Ablation Study on Representation Components. To better understand the importance of each component of our representation and whether they are well-trained, we provide error analysis by replacing each output component with its ground truth. To this end, we use viewpoint estimation as the task for evaluation, and Table 4 summarizes the results. Specifically, replacing StarMap with its ground truth does not provides much performance gains in both metrics, indicating that StarMap is fairly accurate. This is justified by the high keypoint accuracy reported in Sect. 4.2. Moreover, replacing either CanViewFeature or DepthMap with the underlying ground truth provides considerable performance gains in terms of \( Acc _\frac{\pi }{6}\). In particular, using perfect DepthMap leads noticeable decrease in median error. This is expected since the general task of estimating pixel depth remains quite challenging.

4.5 Keypoint and Viewpoint Induction for Novel Categories

Our keypoint representation is category-agnostic and is free to be extended to novel object categories [34].

Table 6. Viewpoint estimation for novel categories results on ObjectNet3D+ [41]. We shown our results in \( Acc _\frac{\pi }{6}\).

We note that Pascal3D+ [42] only contains 12 categories and it is hard to learn common inter-category information with such limited category samples. To further verify the generalization ability of our method, we used a newly published large scale 3D dataset, ObjectNet3D [41]. ObjectNet3D [41] has the same annotations as Pascal3D+ [42] but with 100 categories. We evenly hold out 20 categories (every 5 categories sorted in the alphabetical order) from the training data and only used them for testing. Because Shoe and Door do not have keypoint annotation, we remove them from the testing set, resulting in 18 novel categories. Please refer to the supplementary for details on dataset details.

We compare the performance gap between including and withholding the 18 categories during training. The results are shown in Table 6. As expected, the viewpoint estimation accuracy of most categories drops.
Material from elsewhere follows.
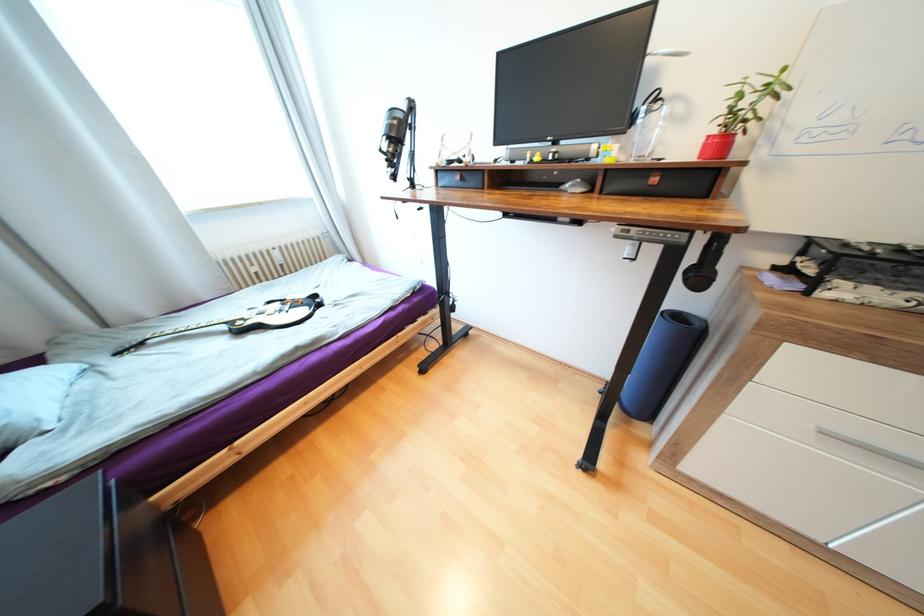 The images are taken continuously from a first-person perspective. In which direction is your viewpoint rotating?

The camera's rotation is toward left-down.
For some categories (Iron, Knife, Pen, Rifle, Slipper), both experiments fail (with accuracy lower than \(20\%\)). One explanation is that these 5 failed categories are small and narrow objects, whose annotations may not be accurate. For example, the keypoint annotations on ObjectNet3D [41] for small object are not always well-defined (see qualitative results in supplementary), e.g., Key and Spoon have dense keypoints annotation on their silhouette. For half of the 18 novel objects (bookshelf, cellphone, computer, filing cabinet, guitar, microwave, pot, stove, tub), the performance gap between including and withholding training data is less than \(10\%\). This indicates that our representation is fairly general and can extend viewpoint estimation to novel categories.